Tuesday, June 21, 2016

The Keeper's Son Book review

THE KEEPER'S SON by Homer Hickam New York, St Martins Press

Killakeet Island is a fictional spot in the Outer Banks islands of the North Carolina coast, the graveyard of countless ships wrecked on the rocky shoals over the past 400 years. The Thurlow family has tended the tall lighthouse on Killakeet for generations, faithfully sending its powerful beam out across the water to warn ships away from the rocks. Josh Thurlow, the present lighthouse keeper's son, has just returned from Coast Guard duty in Alaska and now in the fall of 1941 as an ensign, he commands the small Coast Guard ship and its civilian crew stationed on Killakeet as an unarmed sea rescue unit.

Theodosia “Dosie” Crossan has recently returned home to Killakeet to “find herself” after several jobs and unsuccessful romantic relationships on the mainland up north. Willow Mallory is the daughter of the town's storekeeper, a pretty girl but “not quite right in the head” or as some townspeople would call it, a hoo-doo.
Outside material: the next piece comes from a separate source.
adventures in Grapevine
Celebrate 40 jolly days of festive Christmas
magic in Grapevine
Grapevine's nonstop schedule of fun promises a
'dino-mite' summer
Queenie O'Neal manages the small hotel at Whalebone City, a clump of houses clustered at the island's harbor and Coast Guard station.

The Maudie Jane is an 83 foot long cutter with a machine gun mount at its bow and the machine gun stored in the hold. It's depth charge rack is empty; the government has not yet authorized ammunition for either weapon, the mission being to rescue people and salvage wreckage in the event of shipwreck. Josh Thurlow and his bosun, Eureka Phimble, are the only two with any military training; gunner's mate Ready O'Neal and the half-dozen other crewmen look at the off-shore Gulf Stream current as a good source of fish to occupy time on patrol.
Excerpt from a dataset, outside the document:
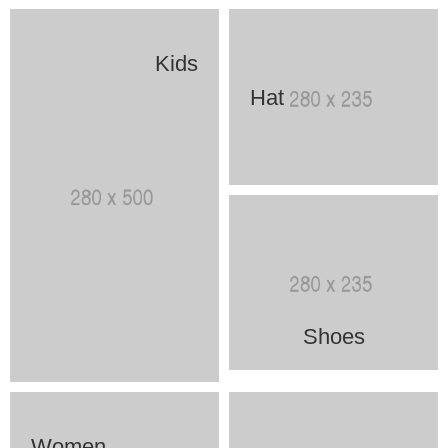
Kids
Hat
Shoes
Women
German U-boat captain Otto Krebs commands one of the half-dozen German submarines assigned to the American Atlantic coast. He finds the Outer Banks a fertile hunting ground for the oil tankers and cargo ships on which Britain's existence depends. When America enters the war, the American navy focuses first on the Pacific, where Japan has destroyed most of the American fleet at Pearl Harbor. Ensign Thurlow and his fishermen crew and their women on Killakeet have only themselves to depend upon in facing the powerful Unterseewaffe of Nazi Germany. Thurlow has a bare few months to prepare his men and his small ship to meet the highly trained seamen of German Admiral Karl Doenitz and his U-boats.
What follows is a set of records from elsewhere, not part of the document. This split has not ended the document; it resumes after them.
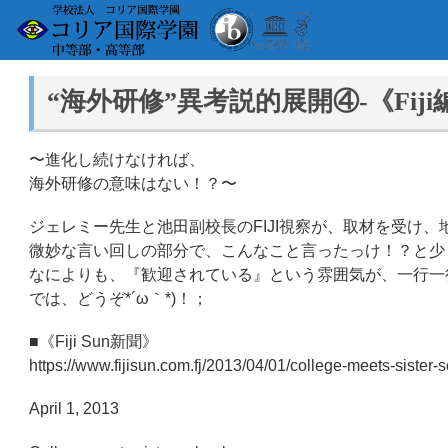
“海外研修”異考説的展開④-《Fiji
〜進化し続けなければ、
海外研修の意味はない！？〜
ジェレミー先生と池田副校長のFIJI視察が、取材を受け
微妙な言い回しの部分で、こんなこと言ったっけ！？と少
なによりも、『歓迎されている』という雰囲気が、一行一
では、どうぞ*´ω｀*)！；
■《Fiji Sun新聞》
https://www.fijisun.com.fj/2013/04/01/college-meets-sis
April 1, 2013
New York Times best-selling author Homer Hickam is a master story teller, weaving together the individual lives of the Americans and Germans who face each other on the Atlantic coast of America at war. The conflicts among the fisher folk of the Outer Banks, the US military, an orphanage struggling to survive in wartime Nazi Germany, and lovers on both sides of the Atlantic trying to maintain their faith in God and each other, all keep the reader engrossed to the end.

Monday, June 6, 2016

Book Review: The Fifth Sister

by Laura Landgraf  (Oakland, CA Empower Press

This book will surely become required reading in many a college psychology course. The author not only survived childhood sex abuse and parental violence, but overcame it and ensured the ongoing safety of her own two children.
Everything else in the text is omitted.